Rozdział 1.6

571 58 11
                                    

Te zdjęcie u góry jest genialne, uwielbiam ich xd
Ps. Mam wrażenie, że ten rozdział jest bardzo słaby, więc najmocniej przepraszam.
                        30 czerwca
-Chyba cię kocham Jughead.
Przez tak długi okres czasu czekał na te słowa
i w końcu nadszedł ten moment. Jednak nie cieszył się z niego tak bardzo, jak sobie to wyobrażał. Przyłapał się na tym, że nie do końca ufał w słowa chłopaka, bo czy aby na pewno są one szczere? Czy nie powiedział mu ich jedynie przez poczucie winy? Czy wyrzuty sumienia nie były jego motywem? Chciał uwierzyć, ale za dużo razy zawiódł się na Archim. Nie był pewien, czy może jeszcze mu ufać. Skoro tyle razy go oszukał i bawił się jego uczuciami, mógł robić to po raz kolejny.
Dlatego zareagował tak, w jaki zapewne żaden z nich nie spodziewał się, a mianowicie- rozłączył się.

Jak się okazało noc dla obojga nie była łatwa. Jughead zastanawiał się, czy dać Archiemu szansę, natomiast ten drugi próbował zrozumieć, jak ma zinterpretować reakcję ciemnowłosego. Może gdyby nie okoliczności, fakt, że całą noc chłopcy spędzili na rozmyślaniu o sobie nawzajem, mógłby wydać się uroczy.

-Nie dziwię się, że tak zareagował. To musiał być dla niego szok. Patrząc po ostatnich wydarzeniach, zapewne nie spodziewał się usłyszeć tego typu słów od ciebie. Potrzebuje czasu Archie, musi wszystko przemyśleć- tłumaczył mu przez telefon Kevin.
Miał racje. Dlatego Archie postanowił dać mu czas, tyle, ile tylko tamten potrzebuje. Po tym wszystkim stanowczo na to zasługiwał.
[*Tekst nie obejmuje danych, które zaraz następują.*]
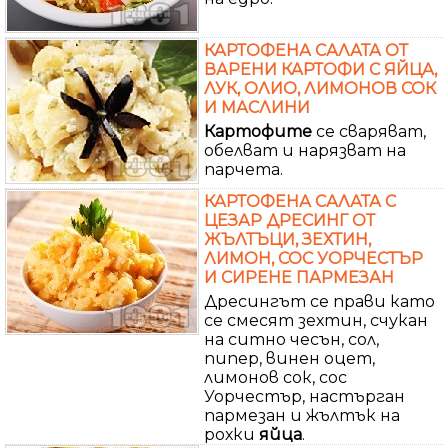
КАРТОФЕНА САЛАТА ОТ
ВАРЕНИ КАРТОФИ С ЯЙЦА,
ЛУК, ОЛИО, ЛИМОНОВ СОК
И МАСЛИНИ
Картофите
се сваряват,
обелват и нарязват на
парчета.
КАРТОФЕНА САЛАТА С
ЦЕЗАР ДРЕСИНГ ОТ
ЖЪЛТЪЦИ, ЗЕХТИН,
ЛИМОН, СОС УОРЧЕСТЪР
И СИРЕНЕ ПАРМЕЗАН
Дресингът се прави като
се смесят зехтин, счукан
на ситно чесън, сол,
пипер, винен оцет,
лимонов сок, сос
Уорчестър, настърган
пармезан и жълтък на
рохки
яйца
.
-Zastanów się porządnie Jughead. Wiesz, ile szkód ci wyrządził. Chcesz mu to zapomnieć
i wybaczyć, bo powiedział, że cię kocha? Juggy, po tym wszystkim dalej uważasz, że możesz mu ufać? On cię znowu zrani. A zaufaj mi, zasługujesz na kogoś o wiele lepszego- powiedziała zszokowana Betty.
Jughead uważnie przyglądał się dziewczynie, jak ta nerwowo chodzi od jego szpitalnego kózka do drzwi i z powrotem. Dodatkowo, co jakiś czas nerwowo poprawiła opadające na jej twarz kosmyki włosów. Obecnie była chodzącym kłębkiem nerwów, przez co chłopak mimowolnie czuł się winny. Może nie powinien zadręczać ją swoimi problemami? Sama z pewnością ma ich wystarczająco i nie powinien ich dokładać. Miał z nią dobrą relację
i bezgranicznie jej ufał, dlatego często się jej radził.
Przerażał go fakt, że dziewczyna mogła mieć racje.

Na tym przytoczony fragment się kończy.